We are talking about a cap-and-trade system for ecological footprint: each country gets its share of the footprint that the earth can handle, and it is up to each country to figure out how to meet its footprint
* We present an ethical guide that we think resonates with a broad range of ethical, cultural and religious traditions; for example, we have a section in the book on the importance of respect in indigenous cultures - respect for our fellow human beings, respect for other species, respect for the earth.
* We have to learn to think about money in a new way. Right now, everyone just wants to get as rich as possible, and we are taught that this ultimately serves the common good. But with climate change and other huge ecological crises, we are learning rapidly that this is not the case.
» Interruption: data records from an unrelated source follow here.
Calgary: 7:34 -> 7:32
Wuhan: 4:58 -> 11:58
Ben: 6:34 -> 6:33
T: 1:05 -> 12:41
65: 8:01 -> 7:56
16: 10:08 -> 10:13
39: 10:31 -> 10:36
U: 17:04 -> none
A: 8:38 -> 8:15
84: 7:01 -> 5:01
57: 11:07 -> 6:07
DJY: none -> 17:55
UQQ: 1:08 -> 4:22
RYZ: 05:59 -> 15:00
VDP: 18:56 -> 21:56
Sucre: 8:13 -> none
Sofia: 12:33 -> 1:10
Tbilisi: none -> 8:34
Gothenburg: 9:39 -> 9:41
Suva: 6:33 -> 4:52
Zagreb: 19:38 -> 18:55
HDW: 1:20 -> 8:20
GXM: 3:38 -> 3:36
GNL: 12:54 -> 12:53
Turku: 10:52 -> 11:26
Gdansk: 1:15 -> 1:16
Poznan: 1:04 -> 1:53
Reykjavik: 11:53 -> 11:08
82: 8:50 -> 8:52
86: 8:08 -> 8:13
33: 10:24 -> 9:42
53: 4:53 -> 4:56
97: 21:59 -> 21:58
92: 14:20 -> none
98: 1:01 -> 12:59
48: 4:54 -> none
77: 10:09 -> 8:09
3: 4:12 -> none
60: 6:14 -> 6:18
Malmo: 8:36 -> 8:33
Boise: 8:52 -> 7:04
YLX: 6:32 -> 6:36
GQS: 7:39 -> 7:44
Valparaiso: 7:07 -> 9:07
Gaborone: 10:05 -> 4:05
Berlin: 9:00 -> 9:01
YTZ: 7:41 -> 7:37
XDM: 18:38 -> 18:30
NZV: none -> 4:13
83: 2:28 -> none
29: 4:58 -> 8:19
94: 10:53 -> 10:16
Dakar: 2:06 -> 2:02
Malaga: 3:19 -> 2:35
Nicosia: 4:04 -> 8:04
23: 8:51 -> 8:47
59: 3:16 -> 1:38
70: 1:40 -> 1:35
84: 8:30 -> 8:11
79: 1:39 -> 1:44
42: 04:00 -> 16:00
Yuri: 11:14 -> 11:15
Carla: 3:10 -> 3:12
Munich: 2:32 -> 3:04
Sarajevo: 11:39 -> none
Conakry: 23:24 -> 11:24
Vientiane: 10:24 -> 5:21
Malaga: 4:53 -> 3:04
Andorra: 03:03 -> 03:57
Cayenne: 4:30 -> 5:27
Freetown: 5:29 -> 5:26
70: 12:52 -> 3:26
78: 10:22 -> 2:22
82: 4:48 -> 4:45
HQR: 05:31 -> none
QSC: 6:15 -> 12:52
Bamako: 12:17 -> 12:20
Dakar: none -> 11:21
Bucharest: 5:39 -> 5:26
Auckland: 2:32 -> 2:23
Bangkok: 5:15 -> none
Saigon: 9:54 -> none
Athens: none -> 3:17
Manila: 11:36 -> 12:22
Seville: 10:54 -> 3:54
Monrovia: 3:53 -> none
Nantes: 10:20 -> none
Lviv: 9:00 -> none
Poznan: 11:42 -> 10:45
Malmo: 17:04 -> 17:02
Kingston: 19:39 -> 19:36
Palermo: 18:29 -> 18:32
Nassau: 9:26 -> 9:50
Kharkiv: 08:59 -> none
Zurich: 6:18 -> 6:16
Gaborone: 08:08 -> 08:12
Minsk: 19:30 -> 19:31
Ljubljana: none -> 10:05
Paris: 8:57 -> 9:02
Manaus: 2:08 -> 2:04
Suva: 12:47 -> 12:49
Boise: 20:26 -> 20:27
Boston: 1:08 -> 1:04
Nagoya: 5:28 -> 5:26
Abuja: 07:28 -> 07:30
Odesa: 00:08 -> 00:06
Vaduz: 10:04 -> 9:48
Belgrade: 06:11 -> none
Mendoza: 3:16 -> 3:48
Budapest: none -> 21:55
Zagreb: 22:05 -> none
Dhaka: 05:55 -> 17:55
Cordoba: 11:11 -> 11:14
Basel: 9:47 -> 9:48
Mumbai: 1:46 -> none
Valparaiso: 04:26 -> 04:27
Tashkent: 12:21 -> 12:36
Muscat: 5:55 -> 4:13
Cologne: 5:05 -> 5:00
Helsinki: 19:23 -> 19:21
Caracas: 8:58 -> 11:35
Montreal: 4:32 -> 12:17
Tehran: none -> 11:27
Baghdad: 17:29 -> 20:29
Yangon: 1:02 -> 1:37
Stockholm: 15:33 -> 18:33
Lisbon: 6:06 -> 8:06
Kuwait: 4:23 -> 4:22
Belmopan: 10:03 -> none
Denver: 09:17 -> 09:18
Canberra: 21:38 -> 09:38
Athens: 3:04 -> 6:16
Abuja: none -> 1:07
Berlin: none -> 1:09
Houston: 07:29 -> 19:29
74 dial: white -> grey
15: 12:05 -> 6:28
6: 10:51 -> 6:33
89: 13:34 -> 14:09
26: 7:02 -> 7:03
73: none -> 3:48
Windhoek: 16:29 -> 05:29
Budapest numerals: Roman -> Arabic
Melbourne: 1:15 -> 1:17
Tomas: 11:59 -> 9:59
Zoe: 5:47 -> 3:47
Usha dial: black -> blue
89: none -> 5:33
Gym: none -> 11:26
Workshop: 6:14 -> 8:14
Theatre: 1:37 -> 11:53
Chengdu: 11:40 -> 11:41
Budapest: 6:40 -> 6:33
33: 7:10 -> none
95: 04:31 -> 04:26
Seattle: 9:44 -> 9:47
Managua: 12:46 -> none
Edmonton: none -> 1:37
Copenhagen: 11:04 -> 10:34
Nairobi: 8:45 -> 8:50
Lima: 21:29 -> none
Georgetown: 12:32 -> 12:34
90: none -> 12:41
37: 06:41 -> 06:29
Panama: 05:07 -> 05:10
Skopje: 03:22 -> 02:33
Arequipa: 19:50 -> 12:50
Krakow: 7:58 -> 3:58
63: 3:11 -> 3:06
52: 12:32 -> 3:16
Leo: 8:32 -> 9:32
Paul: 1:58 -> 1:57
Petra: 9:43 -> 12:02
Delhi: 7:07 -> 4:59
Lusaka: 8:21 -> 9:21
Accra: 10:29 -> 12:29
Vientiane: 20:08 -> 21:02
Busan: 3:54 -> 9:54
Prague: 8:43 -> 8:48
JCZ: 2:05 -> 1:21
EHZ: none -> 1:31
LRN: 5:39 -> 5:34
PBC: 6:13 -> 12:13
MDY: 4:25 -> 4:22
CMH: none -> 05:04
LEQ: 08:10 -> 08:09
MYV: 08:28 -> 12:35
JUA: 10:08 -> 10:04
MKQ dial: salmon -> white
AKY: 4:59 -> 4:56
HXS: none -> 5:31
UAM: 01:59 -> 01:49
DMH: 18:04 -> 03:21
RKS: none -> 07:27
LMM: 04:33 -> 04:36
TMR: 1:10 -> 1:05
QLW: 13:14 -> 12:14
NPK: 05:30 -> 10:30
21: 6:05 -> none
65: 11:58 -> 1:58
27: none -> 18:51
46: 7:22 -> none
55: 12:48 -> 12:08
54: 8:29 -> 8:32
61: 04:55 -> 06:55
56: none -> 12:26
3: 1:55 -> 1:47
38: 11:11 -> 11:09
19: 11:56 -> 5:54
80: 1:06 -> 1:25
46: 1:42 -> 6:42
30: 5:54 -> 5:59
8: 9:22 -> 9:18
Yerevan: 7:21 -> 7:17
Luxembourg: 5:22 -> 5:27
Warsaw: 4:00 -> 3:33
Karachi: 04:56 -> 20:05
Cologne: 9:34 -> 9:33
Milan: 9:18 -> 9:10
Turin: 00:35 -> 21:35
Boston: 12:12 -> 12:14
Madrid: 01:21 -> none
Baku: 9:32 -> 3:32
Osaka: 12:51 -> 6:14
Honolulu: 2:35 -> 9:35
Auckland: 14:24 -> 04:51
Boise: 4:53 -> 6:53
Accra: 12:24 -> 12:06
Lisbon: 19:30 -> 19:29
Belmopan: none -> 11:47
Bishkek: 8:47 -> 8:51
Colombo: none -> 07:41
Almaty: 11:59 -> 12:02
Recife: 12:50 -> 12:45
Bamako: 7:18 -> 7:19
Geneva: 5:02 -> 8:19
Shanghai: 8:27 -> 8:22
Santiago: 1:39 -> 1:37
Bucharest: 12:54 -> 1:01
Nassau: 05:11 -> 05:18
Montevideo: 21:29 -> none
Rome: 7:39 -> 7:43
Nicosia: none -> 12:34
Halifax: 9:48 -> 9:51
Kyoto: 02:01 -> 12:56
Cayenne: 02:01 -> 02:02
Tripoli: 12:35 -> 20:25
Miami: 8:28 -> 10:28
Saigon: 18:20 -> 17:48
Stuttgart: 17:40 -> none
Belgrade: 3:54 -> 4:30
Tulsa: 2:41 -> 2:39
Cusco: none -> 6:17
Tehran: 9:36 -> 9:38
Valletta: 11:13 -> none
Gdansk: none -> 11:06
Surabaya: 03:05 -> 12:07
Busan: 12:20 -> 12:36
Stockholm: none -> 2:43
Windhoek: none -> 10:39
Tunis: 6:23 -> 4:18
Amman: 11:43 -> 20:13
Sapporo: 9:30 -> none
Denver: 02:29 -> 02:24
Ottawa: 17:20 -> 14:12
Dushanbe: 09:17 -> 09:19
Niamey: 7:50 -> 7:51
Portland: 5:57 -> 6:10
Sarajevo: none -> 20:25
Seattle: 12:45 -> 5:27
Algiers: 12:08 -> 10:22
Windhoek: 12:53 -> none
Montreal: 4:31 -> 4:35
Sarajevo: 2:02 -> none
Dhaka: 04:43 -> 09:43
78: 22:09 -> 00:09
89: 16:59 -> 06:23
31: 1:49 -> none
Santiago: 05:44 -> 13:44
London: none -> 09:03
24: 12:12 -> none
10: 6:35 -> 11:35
So, money should be seen as a social license to take a piece of a limited ecological pie.
* Our global institutions are not working to protect people or the earth. The UN is a weak body, captured by the Security Council, and UNEP is a weak body within the UN. There is talk about updating the Bretton Woods institutions - the World Bank, the International Monetary Fund and so on. We say, right on! But what is needed are institutions that spend much more time and resources on studying the ecological crises and on figuring out ways to promote economic well-being without being fixated on growth. Because sustained economic growth means an ever-increasing human ecological footprint, which is obviously not possible on a finite planet.
* The changed circumstances that require this new thinking is the new information we have today about climate change, loss of species and our over-consumption of the earth's capacity to support life. In the history books, this is the information that will define our time on earth - not things like the present financial crisis.
* Politicians tend to focus on technological solutions to this ecological crisis. But we can't ignore the other key factors: human population, affluence our our ethical systems. More people, with more money, pushed by advertising to believe that what we buy defines our self-worth, will make things worse, not better. In addition to finding technologies that address climate change and other environmental problems, we have to find humane and acceptable ways to drastically lower birth rates, and learn to live rich, fulfilling lives with lower ecological footprints.